DFW's The Hack and Slashers: "What's More Rock than Rock and Roll? Rock and Roleplay."
Metal has always had a natural fit with fantastical landscapes that look like they were crafted by the hand of Frank Frazetta.
Courtesy of Jason "Slacker" Lacker The cover of the Fort Worth comedy metal band The Hack and Slashers' latest album Play the Game
The Fort Worth metal group The Hack and Slashers, however, don't live in a world that looks perfectly suited for a custom painted van in the '80s or the cover of an early Ronnie James Dio album. They live just on the cusp of it, in one where warriors wield giant foam broadswords and the roll of a 12-sided die determines your fate.
"Basically, we wanted to start a non-serious band and I thought, 'What's the most ridiculous thing I could come up with? Hey, why not create a band that sings about Dungeons and Dragons?'" the band's guitarist, singer and lead screamer Jason "Slacker" Lacker says. "So it was a chance to marry two hobbies. It was more born out of absurdity, to figure out what's the most punk think you can do. What's more rock than rock and roll?

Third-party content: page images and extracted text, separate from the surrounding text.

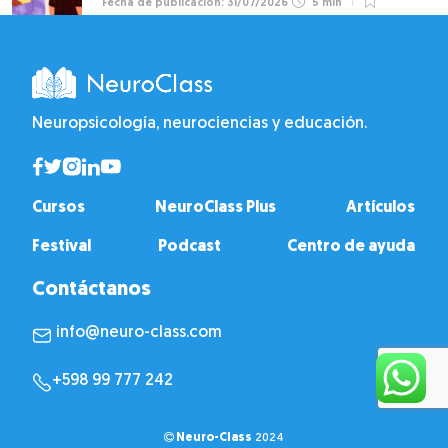
31/07/2026
5 min
Neuropsicología, neurociencias y educación.
Cursos
NeuroClass Plus
Artículos
Festival
Podcast
Centro de ayuda
Contáctanos
info@neuro-class.com
+598 99 777 242
Neuro-Class
2024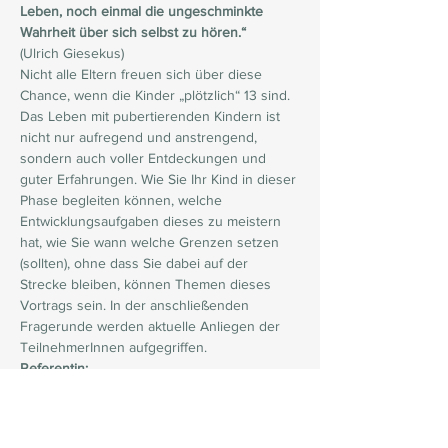
Leben, noch einmal die ungeschminkte 
Wahrheit über sich selbst zu hören.“ 
(Ulrich Giesekus) 
Nicht alle Eltern freuen sich über diese 
Chance, wenn die Kinder „plötzlich“ 13 sind. 
Das Leben mit pubertierenden Kindern ist 
nicht nur aufregend und anstrengend, 
sondern auch voller Entdeckungen und 
guter Erfahrungen. Wie Sie Ihr Kind in dieser 
Phase begleiten können, welche 
Entwicklungsaufgaben dieses zu meistern 
hat, wie Sie wann welche Grenzen setzen 
(sollten), ohne dass Sie dabei auf der 
Strecke bleiben, können Themen dieses 
Vortrags sein. In der anschließenden 
Fragerunde werden aktuelle Anliegen der 
TeilnehmerInnen aufgegriffen.
Referentin:
Cornelia Türke
Psychologische Beratung, Coaching, EMDR,
Weiterlesen >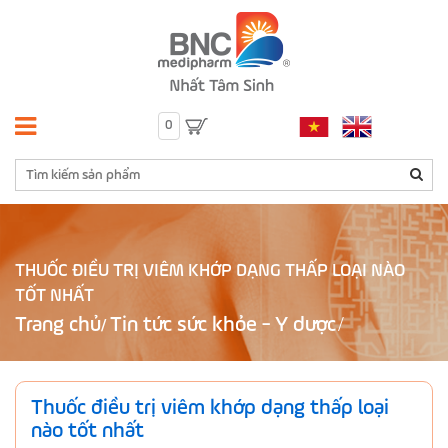
0
THUỐC ĐIỀU TRỊ VIÊM KHỚP DẠNG THẤP LOẠI NÀO
TỐT NHẤT
Trang chủ
Tin tức sức khỏe - Y dược
/
Thuốc điều trị viêm khớp dạng thấp loại
nào tốt nhất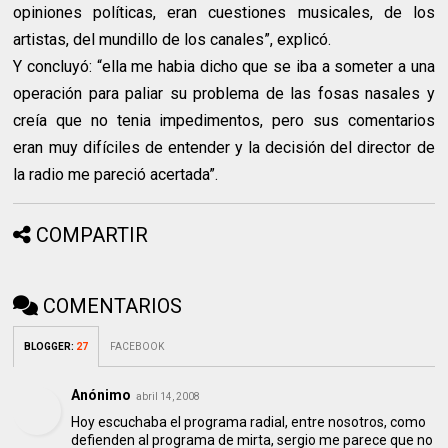
opiniones políticas, eran cuestiones musicales, de los
artistas, del mundillo de los canales”, explicó.
Y concluyó: “ella me habia dicho que se iba a someter a una
operación para paliar su problema de las fosas nasales y
creía que no tenia impedimentos, pero sus comentarios
eran muy difíciles de entender y la decisión del director de
la radio me pareció acertada”.
COMPARTIR
COMENTARIOS
BLOGGER
:
27
FACEBOOK
Anónimo
abril 14, 2008
Hoy escuchaba el programa radial, entre nosotros, como
defienden al programa de mirta, sergio me parece que no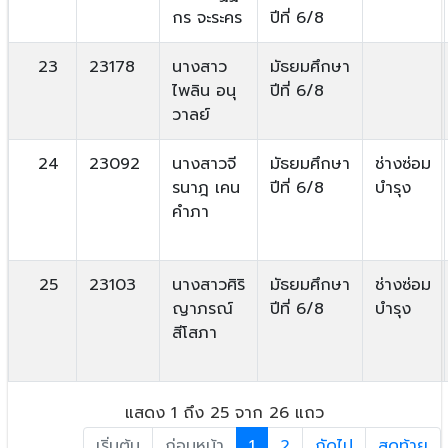
กร จะระคร
ปีที่ 6/8
23
23178
นางสาว
มัธยมศึกษา
ไพลิน อนุ
ปีที่ 6/8
วาลย์
24
23092
นางสาวจี
มัธยมศึกษา
ช่างซ่อม
รนาฎ เคน
ปีที่ 6/8
บำรุง
คำภา
25
23103
นางสาวศิริ
มัธยมศึกษา
ช่างซ่อม
ญาภรณ์
ปีที่ 6/8
บำรุง
สีโสภา
แสดง 1 ถึง 25 จาก 26 แถว
เริ่มต้น
ก่อนหน้า
1
2
ถัดไป
สุดท้าย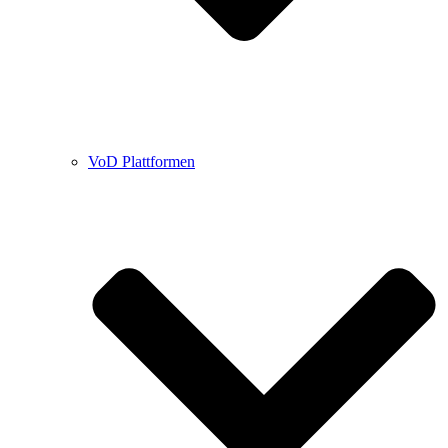
VoD Plattformen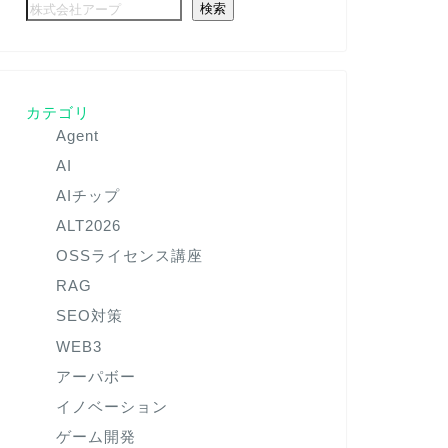
検索
カテゴリ
Agent
AI
AIチップ
ALT2026
OSSライセンス講座
RAG
SEO対策
WEB3
アーパボー
イノベーション
ゲーム開発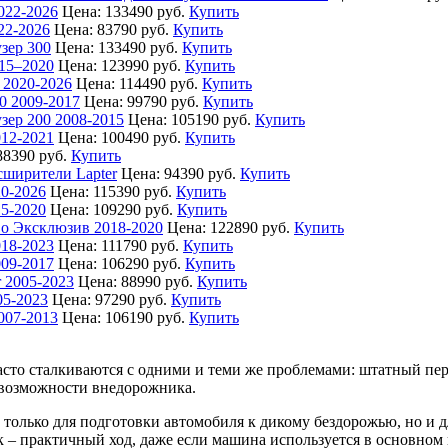
022-2026
Цена:
133490 руб.
Купить
22-2026
Цена:
83790 руб.
Купить
зер 300
Цена:
133490 руб.
Купить
15–2020
Цена:
123990 руб.
Купить
 2020-2026
Цена:
114490 руб.
Купить
0 2009-2017
Цена:
99790 руб.
Купить
зер 200 2008-2015
Цена:
105190 руб.
Купить
12-2021
Цена:
100490 руб.
Купить
88390 руб.
Купить
сширители Lapter
Цена:
94390 руб.
Купить
0-2026
Цена:
115390 руб.
Купить
5-2020
Цена:
109290 руб.
Купить
о Эксклюзив 2018-2020
Цена:
122890 руб.
Купить
18-2023
Цена:
111790 руб.
Купить
09-2017
Цена:
106290 руб.
Купить
r 2005-2023
Цена:
88990 руб.
Купить
05-2023
Цена:
97290 руб.
Купить
007-2013
Цена:
106190 руб.
Купить
сто сталкиваются с одними и теми же проблемами: штатный пере
т возможности внедорожника.
олько для подготовки автомобиля к дикому бездорожью, но и дл
 – практичный ход, даже если машина используется в основном 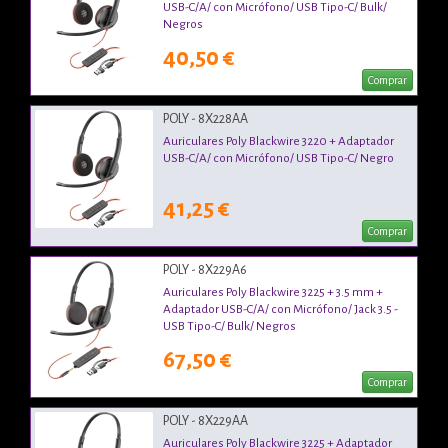
USB-C/A/ con Micrófono/ USB Tipo-C/ Bulk/
Negros
40,50 €
Comprar
POLY - 8X228AA
Auriculares Poly Blackwire 3220 + Adaptador
USB-C/A/ con Micrófono/ USB Tipo-C/ Negro
41,25 €
Comprar
POLY - 8X229A6
Auriculares Poly Blackwire 3225 + 3.5 mm +
Adaptador USB-C/A/ con Micrófono/ Jack 3.5 -
USB Tipo-C/ Bulk/ Negros
67,50 €
Comprar
POLY - 8X229AA
Auriculares Poly Blackwire 3225 + Adaptador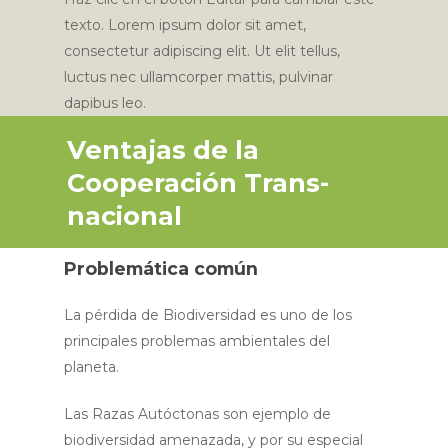
texto. Lorem ipsum dolor sit amet,
consectetur adipiscing elit. Ut elit tellus,
luctus nec ullamcorper mattis, pulvinar
dapibus leo.
Ventajas de la
Cooperación Trans-
nacional
Problemática común
La pérdida de Biodiversidad es uno de los
principales problemas ambientales del
planeta.
Las Razas Autóctonas son ejemplo de
biodiversidad amenazada, y por su especial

Rock and roleplay."
The group, consisting of keyboardist Alex of Atchley, bassist Steven of Gifford and drummer Instant Lee will perform tonight at the Texas Theatre as part of the film house's screening of the long-awaited horror comedy Knights of Badassdom starring Game of Thrones' Peter Dinklage, Treme's Steve Zahn and Ryan Kwanten as three weekend warriors who accidentally unleash a succubus at an LARP (that's "live action role playing" for you noobs out there) tournament.
The movie is a perfect pairing for The Hack and Slashers, who take a GWAR style of showmanship to their shows. They dress up as medieval metal heads, cast a giant die to determine the tempo or "outros" of certain songs and bring people up from the audience to fight each other with giant foam weapons. All the while, they belt out tunes like a punk infused ditty about tabletop gaming called Pay to Play, an epic metal ballad about a classic fantasy card game called Heroes of Asfar and the self explanatory There Are Elves Beneath The Cities of Our World.
"We took it less out of the realm of singing serious songs about dragons and wizards and changing out to silly songs about dragons and wizards," Lacker said. "We're trying to promote the idea of tabletop gaming and the importance of wizards and dragons whereas your serious metal counterparts were trying to tell you serious stories about dragons and wizards."